| Input material |

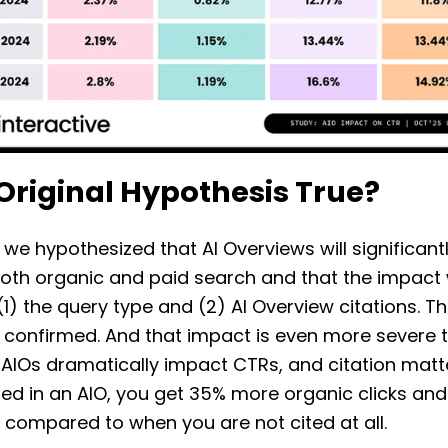
 Original Hypothesis True?
 we hypothesized that AI Overviews will significant
oth organic and paid search and that the impact w
1) the query type and (2) AI Overview citations. T
 confirmed. And that impact is even more severe 
 AIOs dramatically impact CTRs, and citation mat
ted in an AIO, you get 35% more organic clicks an
s compared to when you are not cited at all.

| What to produce |
All entries above are to be set down word for word, and the pictures are to be left out.

| Result of this exercise |
 Original Hypothesis True?
 we hypothesized that AI Overviews will significant
oth organic and paid search and that the impact w
1) the query type and (2) AI Overview citations. T
 confirmed. And that impact is even more severe 
 AIOs dramatically impact CTRs, and citation mat
ted in an AIO, you get 35% more organic clicks an
s compared to when you are not cited at all.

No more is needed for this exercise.